Encoding (and) Interpretation
Is encoding text an act of literary interpretation, or of pattern recognition? Either way, is it quantifiable? And if so, can a computer do it as readily as a human reader?
Those are just a few of my questions after a week-long course in text encoding at the Digital Humanities Summer Institute 2011, with the wonderful Julia Flanders from the Brown University Women Writers Project, Doug Knox from the Newberry Library, and Melanie Chernyk from the Electronic Textual Cultures Lab at the University of Victoria. We learned how to encode texts in TEI. That means taking texts that look like this —
The first step is easy enough when you have the rigorous transcriptions of EEBO-TCP, who have carefully transcribed many thousands of early modern books (PDF files based on UMI microfilms) into XML files, ready for researchers like me to do additional tagging.
My project this past week was to learn the language of these tags, so I could overlay my readings and interpretations on TCP’s already-encoded files — so I could, more precisely, add my tags to theirs. I began with an old favorite: Thomas Heywood’s elegy for Henry, Prince of Wales (d. 1612). Since TCP had already marked the stanzas, lines, and emphasized words (among other elements), I tagged references to historical figures, places, and motifs.
It’s that last category that got me thinking about tagging text as formalizing vs. enabling interpretation. To begin, how much of encoding is formalizing things you recognize, making things explicit that would otherwise pass un-noted? How objective, or definitive, is it?
It feels pretty objective when we’re talking about formal structures, about stanzas or lines — though there are always exceptions. (My colleague Laura Estill was working on the exchange between Hubert and the king in King John that splinters a pentameter line into five pieces: “Death. | My lord? | A grave. | He shall not live. | Enough.”) Your stanza is usually my stanza; your rhyme scheme my rhyme scheme. We might disagree on whether “frowned” rhymes with “loud,” but we encode an imperfect rhyme and move on.
Whatever we can automate, we can agree on. Does that sound right? We agree that “A grave,” in this instance, is the part of speech called a noun. We can even agree on its meaning in this context, or at least that there’s a lexical meaning that approximates its meaning for most readers. And we can then give a computer the task of ‘reading’ the text for us, doing what’s called Natural Language Processing: automated encoding of lines, stanzas, cantos, parts of speech, even rhymes. Compare proper nouns to a database of people and places, and tag the matches. All analogous to the natural ‘noticing’ that practiced readers do already, and that few would disagree with.
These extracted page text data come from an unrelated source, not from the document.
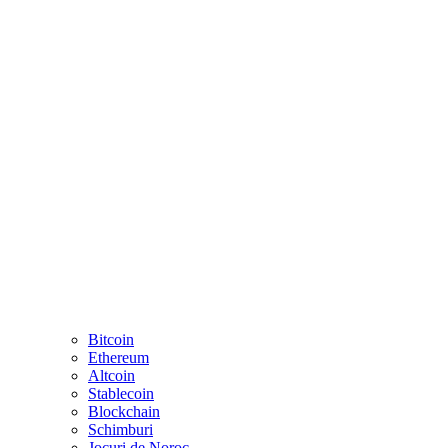
Bitcoin
Ethereum
Altcoin
Stablecoin
Blockchain
Schimburi
Jocuri de Noroc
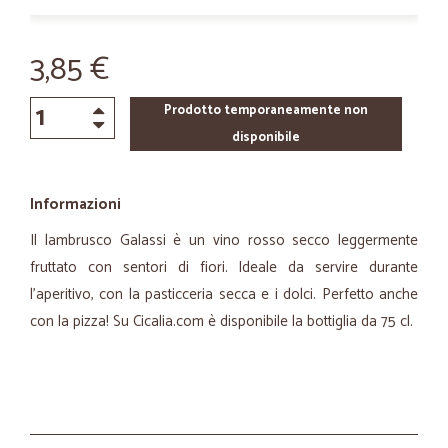
3,85 €
Prodotto temporaneamente non
disponibile
Informazioni
Il lambrusco Galassi è un vino rosso secco leggermente
fruttato con sentori di fiori. Ideale da servire durante
l’aperitivo, con la pasticceria secca e i dolci. Perfetto anche
con la pizza! Su Cicalia.com è disponibile la bottiglia da 75 cl.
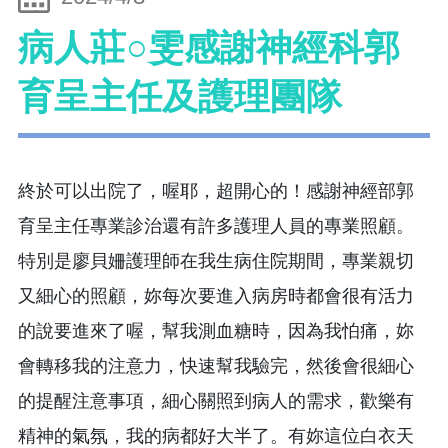
病人莊○雯感謝神經科郭
育呈主任及護理團隊
終於可以出院了，喔耶，超開心的！感謝神經部郭
育呈主任專業診治還有許多護理人員的專業照顧。
特別是廖貝姍護理師在我生病住院期間，專業親切
又細心的照顧，妳每次要進入病房時都會很有活力
的說要進來了喔，幫我測血糖時，因為我怕痛，妳
會轉移我的注意力，快速幫我驗完，然後會很細心
的提醒注意事項，細心關照到病人的需求，歡樂有
精神的氣氛，我的病都好大半了。有妳這位白衣天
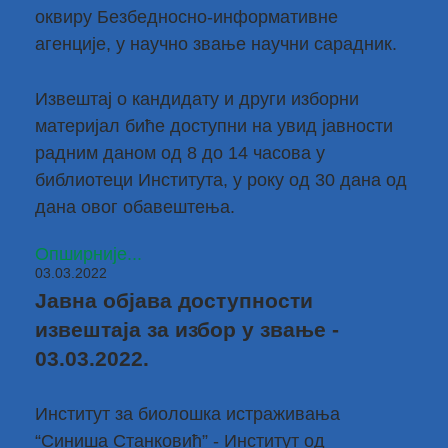
оквиру Безбедносно-информативне
агенције, у научно звање научни сарадник.
Извештај о кандидату и други изборни
материјал биће доступни на увид јавности
радним даном од 8 до 14 часова у
библиотеци Института, у року од 30 дана од
дана овог обавештења.
Опширније...
03.03.2022
Јавна објава доступности
извештаја за избор у звање -
03.03.2022.
Институт за биолошка истраживања
“Синиша Станковић” - Институт од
Then we can do interesting interpretive work with that automatically-generated data. Notice, for example, the comparative noun density in this canto versus that one. Notice the preponderance of feminine endings. Notice the recurring patterns of characters entering and exiting the stage, how few there are in the penultimate acts of comedies (I’m speculating) — or, say, the relative sparsity of adjectives in the pastoral cantos of Spenser’s Faerie Queene. We can even find a particular author’s stylometric signature, and attribute (or de-attribute) texts to her.
All of these interpretations are enabled by automated readings, or by systematic tagging and visualizations of the readings that computers can be trusted with. Trusted, but verified–to paraphrase Ronald Reagan on the Soviets.
But computer-aided interpretations get problematic when we’re talking about more qualitative judgements. Your reading of the tone of a scene in King John might be more ironic than mine, because I’ve been trained to read Shakespeare differently, or because I remember a really compelling performance, or because I’m just more maudlin than you. It’s my experience, mixed with training and personality and mood and all the rest, that inflects the way I turn inputs (words, valences) into outputs (interpretation of tone).
We know some people are better close readers than others, and that thousands of hours of reading experience can build the perceptive and synthetic abilities that make good readers. Can this experience be automated, sped up through processors? Not yet, anyway.